▶ WHAT IS NEEDED
Set down each line of the material that follows, exactly, with no pictures.

▶ SUPPLIED DATA

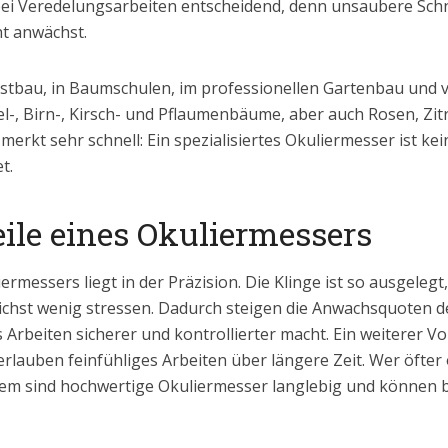
t bei Veredelungsarbeiten entscheidend, denn unsaubere Sc
ht anwächst.
stbau, in Baumschulen, im professionellen Gartenbau und
fel-, Birn-, Kirsch- und Pflaumenbäume, aber auch Rosen, Zi
merkt sehr schnell: Ein spezialisiertes Okuliermesser ist k
t.
eile eines Okuliermessers
rmessers liegt in der Präzision. Die Klinge ist so ausgelegt,
chst wenig stressen. Dadurch steigen die Anwachsquoten de
 Arbeiten sicherer und kontrollierter macht. Ein weiterer Vo
erlauben feinfühliges Arbeiten über längere Zeit. Wer öfter 
em sind hochwertige Okuliermesser langlebig und können bei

▶ SOLUTION TO THIS TASK
t bei Veredelungsarbeiten entscheidend, denn unsaubere Sc
ht anwächst.
stbau, in Baumschulen, im professionellen Gartenbau und
fel-, Birn-, Kirsch- und Pflaumenbäume, aber auch Rosen, Zi
merkt sehr schnell: Ein spezialisiertes Okuliermesser ist k
t.
eile eines Okuliermessers
rmessers liegt in der Präzision. Die Klinge ist so ausgelegt,
chst wenig stressen. Dadurch steigen die Anwachsquoten de
 Arbeiten sicherer und kontrollierter macht. Ein weiterer Vo
erlauben feinfühliges Arbeiten über längere Zeit. Wer öfter 
em sind hochwertige Okuliermesser langlebig und können bei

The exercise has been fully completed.